S (PRINCIPAL) ELEVATION: symmetrical central door; flanking windows.
W ELEVATION: window.
N ELEVATION: rear flat-roofed extensions.
E ELEVATION: door to extension.
4-pane sash and case windows to 26, 28 Charlestown Village; 2-pane sash and case windows elsewhere. Bipartite windows to Nos 29 and 30. Continuous piended roof; red clay pantiles, slated easing course. Gable end stacks; 5 brick ridge stacks.

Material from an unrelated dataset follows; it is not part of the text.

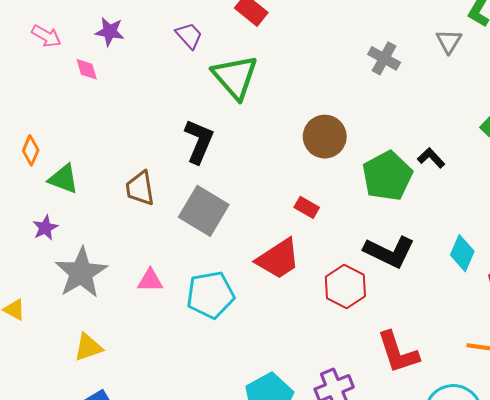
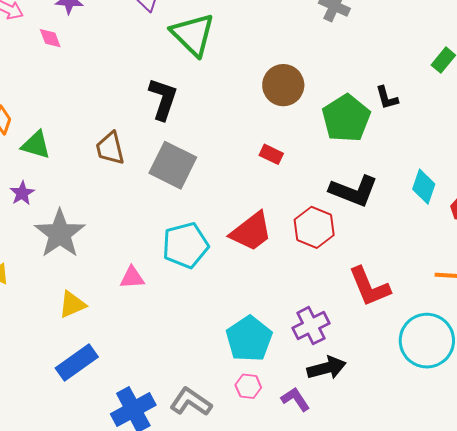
black L-shape: (431, 158) -> (387, 98), turned -148
red trapezoid: (278, 259) -> (251, 232), moved
pink triangle: (150, 280) -> (132, 278), moved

INTERIORS: not seen, 2000.
A-Group with 1-90 Charlestown Village, exluding 36-37 and 52-55 Charlestown Village; Charlestown, Bridge of Former Elgin Railway; Charlestown, Camsie House; Charlestown Harbour; Charlestown Harbour Road, Limekilns; Charlestown Village, K6 Telephone Kiosk; Charlestown Village, The Queen's Hall; Charlestown, 8, 10, 14, The Sutlery, 16, 18 Rocks Road; Charlestown, 12 Rocks Road, The Old School House; Charlestown, Rocks Road, Former Estate Workshop; Charlestown, Rocks Road, Old School. Charlestown Village was built by Charles, 5th Earl of Elgin (1732-1771) and was continued by his successors. It was built to the plan of the letter "K" and an elongated "E" (Kincardine and Elgin) and named after its founder. The Earl of Elgin exploited the nearby deposits of coal and limestone to create an industry which involved the establishment of the largest limeworks in Scotland, an iron foundry, brick works, the export of coal and coke, the necessary transport for the materials which included wagonways and the harbour and provided accommodation for the workers. Construction of the planned village commenced in 1756 at the middle stroke of the E (Double Row) with uniform workmen's cottages. By 1771, South Row, Lochaber and part of North Row had been built. The completion of North Row was the final stage in the development of the planned village. The houses were all built to the same size in sets of 6 with clay pantiles which were glazed black in colour to look like slate (some cottages retain these black tiles), and with a front or rear yard and rear kitchen extensions forming a double hipped roof to the cottages. In 1840 6 wells were placed in the village, by the 1920's water was piped to every house and in 1930 indoor lavatories were installed. Most of the cottages are now in private ownership, although some still belong to the Broomhall Estate. The planned village has survived well and its importance is enhanced by the retention of its associated structures including the Queen's Hall, shop, school, limekilns and harbour.